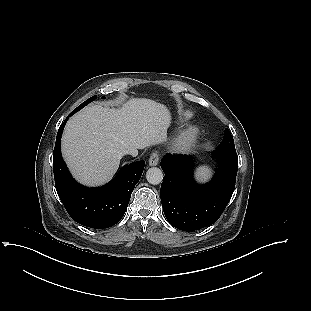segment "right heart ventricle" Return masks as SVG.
<instances>
[{
  "instance_id": "right-heart-ventricle-1",
  "label": "right heart ventricle",
  "mask_w": 311,
  "mask_h": 311,
  "mask_svg": "<svg viewBox=\"0 0 311 311\" xmlns=\"http://www.w3.org/2000/svg\"><path fill=\"white\" fill-rule=\"evenodd\" d=\"M184 118H189L191 116L190 112H184L183 113Z\"/></svg>"
}]
</instances>
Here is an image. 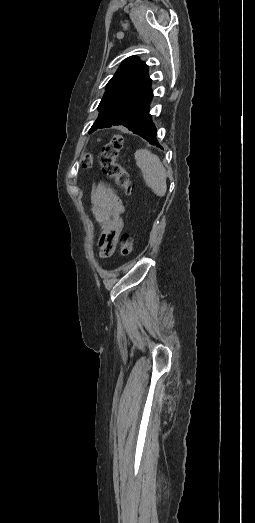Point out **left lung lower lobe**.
<instances>
[{
  "label": "left lung lower lobe",
  "instance_id": "0a47b994",
  "mask_svg": "<svg viewBox=\"0 0 255 523\" xmlns=\"http://www.w3.org/2000/svg\"><path fill=\"white\" fill-rule=\"evenodd\" d=\"M144 132L139 133L140 137H145V140H148L146 141V144H148L149 146H155L157 150H162L164 148V145L162 143H159V134H156L157 128H154L153 130H144Z\"/></svg>",
  "mask_w": 255,
  "mask_h": 523
}]
</instances>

● **About this exercise**
Find out how many lines in the data above hold the word "evenodd". Write only the number.

● **Result for this exercise**
2